By bringing virtual learning to Embry-Riddle students, retired U.S. Army Chief Warrant Officer 4 Michael Durant (’95, ’97, WW) sees an opportunity to educate future leaders for the aviation and commercial space industry.
The founder of Pinnacle Solutions, an engineering and training services company based in Huntsville, Ala., Durant is bringing virtual technology to Embry-Riddle’s Worldwide Campus students through the development of online laboratories.
In 2014, his company partnered with Embry-Riddle to develop a virtual crash lab for students to learn crash investigation. In 2015, it developed the Aerial Robotics Virtual Lab, which will be available to Worldwide Campus students this spring. Through the robotics lab, students can design and build, virtually, their own unmanned aircraft systems, test flight capability and analyze the results from anywhere in the world.
“This is a truly interactive experience,” Durant says. “This takes the whole concept of online and distance learning to a new level.”
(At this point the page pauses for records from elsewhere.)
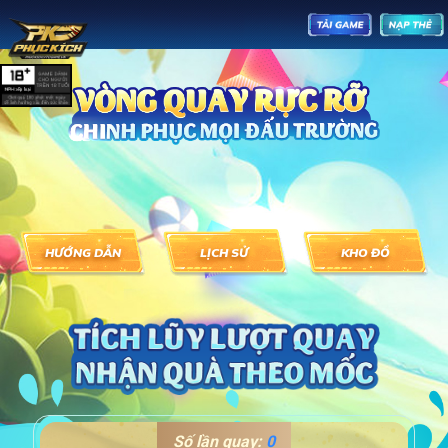
HƯỚNG DẪN
LỊCH SỬ
KHO ĐỒ
Số lần quay:
0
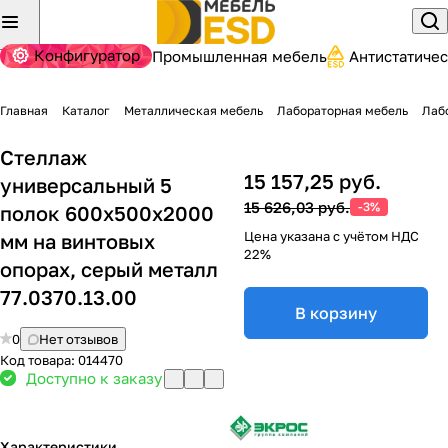
Конфигуратор
Промышленная мебель
Антистатиче
Главная
Каталог
Металлическая мебель
Лабораторная мебель
Лаб
Стеллаж
15 157,25 руб.
универсальный 5
15 626,03 руб.
-3%
полок 600х500х2000
Цена указана с учётом НДС
мм на винтовых
22%
опорах, серый металл
77.0370.13.00
В корзину
0
Нет отзывов
Код товара:
014470
Доступно к заказу
Характеристики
Kenneth Witcher (’02, WW), dean of Embry-Riddle’s College of Aeronautics at Embry-Riddle’s Worldwide Campus, says recent technological advances allow the robotics lab a wide range of functions. “It’s leaps and bounds above the initial capability we had with the crash lab,” he says.
Durant is best known as the Black Hawk helicopter pilot who was shot down in Somalia in 1993 and held captive for 11 days before being released. His story is chronicled in the movie Black Hawk Down, and in Durant’s best-selling book, In the Company of Heroes.
Retired from the U.S. Army in 2001, Durant is committed to hiring veterans, as well as students and graduates of his alma mater. Of his company’s 135 current employees, more than 50 are veterans and 13 are Embry-Riddle students or alumni.
Regarding his success, Durant says, “I took advantage of opportunities when I saw them. The one thing I’d say about me is that I don’t want to look back on life and say, ‘What if?’ I want to say that if there was an opportunity, I took it.”